Gambar Simbol Yin Yang
Penulis bisa memahami penegasan adanya mazhab Platonik vs Aristoteles sebagai symbol penerjemahan Idealis vs Realis sampai dengan fase “Power Now” dengan fondasi Hegemoni mazhab Pragmatisme-Hedonisme-Kapitalisme, dalam mata kuliah Filsafat Ilmu, merupakan penerapan pola dikotomi di tataran Filsafat. Lantas siapakah yang berperan memberi paradigma ini?

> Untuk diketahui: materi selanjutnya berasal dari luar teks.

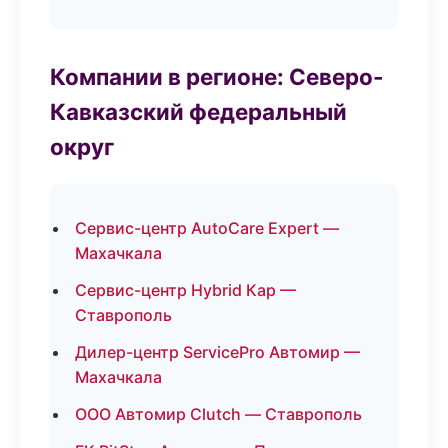
Компании в регионе: Северо-
Кавказский федеральный
округ
Сервис-центр AutoCare Expert —
Махачкала
Сервис-центр Hybrid Кар —
Ставрополь
Дилер-центр ServicePro Автомир —
Махачкала
ООО Автомир Clutch — Ставрополь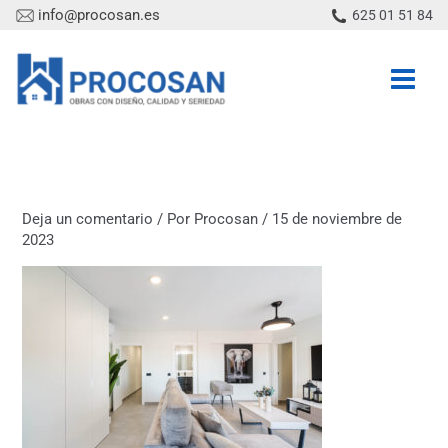
Ir
info@procosan.es
625 01 51 84
al
contenido
Deja un comentario
/ Por
Procosan
/
15 de noviembre de
2023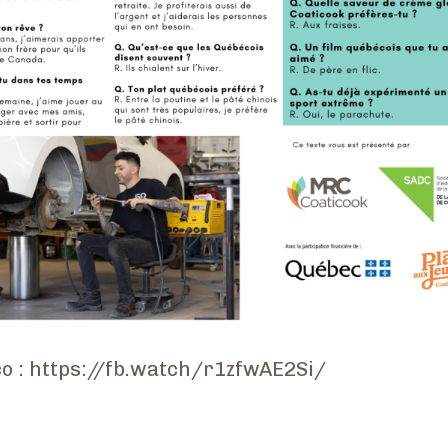
ico : https://fb.watch/r1zfwAE2Si/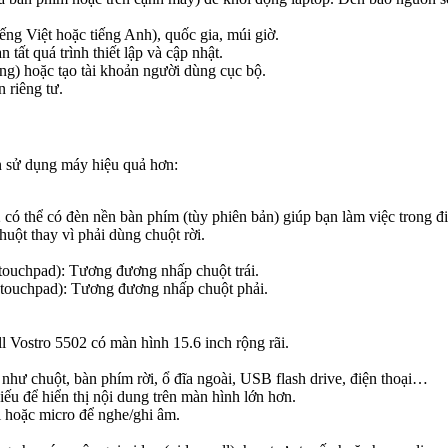
ng Việt hoặc tiếng Anh), quốc gia, múi giờ.
tất quá trình thiết lập và cập nhật.
ng) hoặc tạo tài khoản người dùng cục bộ.
n riêng tư.
ạn sử dụng máy hiệu quả hơn:
có thể có đèn nền bàn phím (tùy phiên bản) giúp bạn làm việc trong đi
uột thay vì phải dùng chuột rời.
 touchpad): Tương đương nhấp chuột trái.
n touchpad): Tương đương nhấp chuột phải.
ll Vostro 5502 có màn hình 15.6 inch rộng rãi.
i như chuột, bàn phím rời, ổ đĩa ngoài, USB flash drive, điện thoại…
u để hiển thị nội dung trên màn hình lớn hơn.
i hoặc micro để nghe/ghi âm.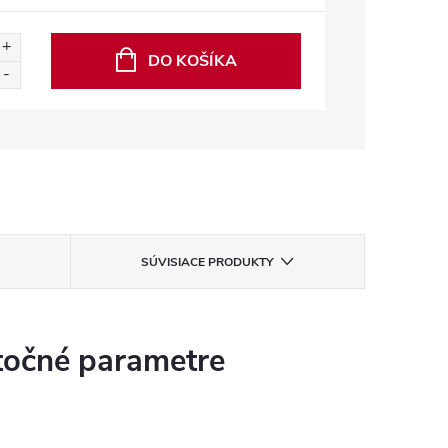
DO KOŠÍKA
SÚVISIACE PRODUKTY
očné parametre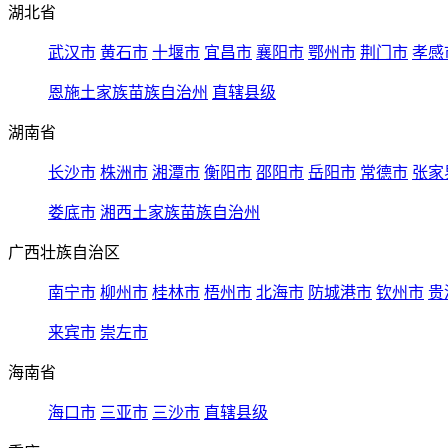
湖北省
武汉市
黄石市
十堰市
宜昌市
襄阳市
鄂州市
荆门市
孝感
恩施土家族苗族自治州
直辖县级
湖南省
长沙市
株洲市
湘潭市
衡阳市
邵阳市
岳阳市
常德市
张家
娄底市
湘西土家族苗族自治州
广西壮族自治区
南宁市
柳州市
桂林市
梧州市
北海市
防城港市
钦州市
贵
来宾市
崇左市
海南省
海口市
三亚市
三沙市
直辖县级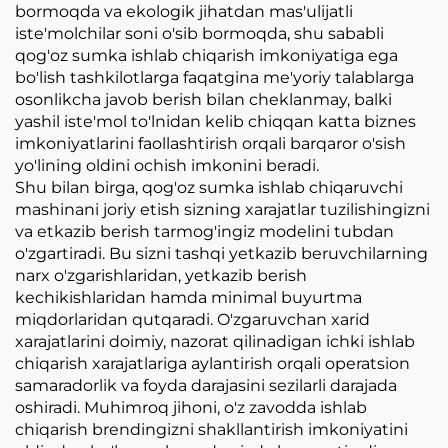
bormoqda va ekologik jihatdan mas'ulijatli
iste'molchilar soni o'sib bormoqda, shu sababli
qog'oz sumka ishlab chiqarish imkoniyatiga ega
bo'lish tashkilotlarga faqatgina me'yoriy talablarga
osonlikcha javob berish bilan cheklanmay, balki
yashil iste'mol to'lnidan kelib chiqqan katta biznes
imkoniyatlarini faollashtirish orqali barqaror o'sish
yo'lining oldini ochish imkonini beradi.
Shu bilan birga, qog'oz sumka ishlab chiqaruvchi
mashinani joriy etish sizning xarajatlar tuzilishingizni
va etkazib berish tarmog'ingiz modelini tubdan
o'zgartiradi. Bu sizni tashqi yetkazib beruvchilarning
narx o'zgarishlaridan, yetkazib berish
kechikishlaridan hamda minimal buyurtma
miqdorlaridan qutqaradi. O'zgaruvchan xarid
xarajatlarini doimiy, nazorat qilinadigan ichki ishlab
chiqarish xarajatlariga aylantirish orqali operatsion
samaradorlik va foyda darajasini sezilarli darajada
oshiradi. Muhimroq jihoni, o'z zavodda ishlab
chiqarish brendingizni shakllantirish imkoniyatini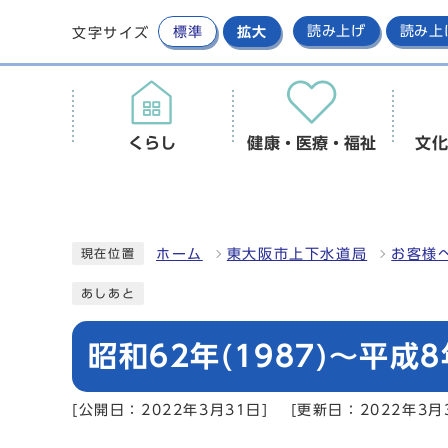
標準
拡大
読み上げ
読み上
文字サイズ
くらし
健康・医療・福祉
文化
ホーム
東大阪市上下水道局
お客様
現在位置
あしあと
昭和62年(1987)～平成8年
[公開日：2022年3月31日]
[更新日：2022年3月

Mencoba untuk mengetengahkan keberadaan yang
lain, adalah memandang adanya interval kontinu dari paradigma dikotomi,
barangkali sebagai upaya rasa syukur terhadap apa yang telah diterima sebagai
kebaikan. Ada konfigurasi situasi/kondisi di antara dua kondisi ekstrim. Artinya setiap orang tidak harus
mengkategorikan/mengkotak-kotak setiap keadaan hanya dalam dua kutub ekstrim (dikotomi). Namun lebih memberi
makna agar dapat dihadapkan pada pemenuhan kebutuhan pokok dalam menjalani
kehidupan yang wajar. Boleh jadi standar kewajaran dalam hidup seseorang
masih bisa diperdebatkan, namun norma yang berlaku di masyarakat sebenarnya
sudah cukup jelas untuk menghentikan perbedaan pendapat yang muncul. Akhirnya
semua kembali kepada bagaimana kita mensikapi.
Pergolakan dalam Filsafat pun mencoba menggoda
untuk memberi penjelasan melalui terjemahan-terjemahan terhadap pokok
situasi/kondisi yang ekstrem, sehingga melahirkan banyak mazhab-mazhab dalam
pengembangan model pendekatan pembangunan di sebuah negara. Hal ini dapat di
lihat pada penekanan pembangunan yang dijalankan maupun bentuk usaha ketahanan
nasional sebuah negara. Manifestasi dari kebijakan ini merambah sampai ke
masyarakat bawah dengan berbagai instrumen yang ada mencoba saling berbisik,
sehingga hampir dapat dipastikan dalam setiap lapisan masyarakat mengerucut menjadi
tujuan “terpenuhinya kebutuhan papan, sandang, pangan, pendidikan, kesehatan
sehingga dapat menjalani kehidupan tanpa rasa minder atau membanggakan diri
yang dapat diukur oleh setiap individu”. Kalau dicermati dalam situasi ini ada
kesesuaian “Ruang dan Waktu” dalam setiap entitas. Benang merah yang dapat
ditarik dari gejala situasi ekstrem adalah sikap “cukup” yang cenderung menjadi
pengadil di antara sengketa dikotomi “kekurangan vs berlimpah”. Lantas spirit
apa yang mampu menumbuhkan rasa “cukup” itu hadir dalam pribadi setiap
individu?
Menurut penulis, rujukannya jelas yaitu
menyerahkan keberadaan kondisi yang tidak jelas kepada pemilik penjelasan
seraya berdoa:
.... wajburni...... Yaa Allah.....
Cukupilah aku Yana Allah....., jika ada pada diriku kekurangan tambahkanlah
Yaa Allah..... dan jika Engkau dapati pada diriku dalam keadaan berlebihan,
kurangilah Yaa Allah....
Selalu menjadi panjatan dalam setiap kesadaran
dalam duduk “iftirash” antara dua sujud di setiap sholat kita.... Amin
Yogyakarta, 29 April 2013
Muh. Nur Choiron
Ternyata analisa bpk tentang aplikasi filsafat dalam perkembangan kehidupan manusia sbg hamba Alloh dan khalifah dibumi ini sangat bagus...........ya smua itu adalah perjalanan hidup da karunia bagi hamba hambaNYA yang mau berfikir.........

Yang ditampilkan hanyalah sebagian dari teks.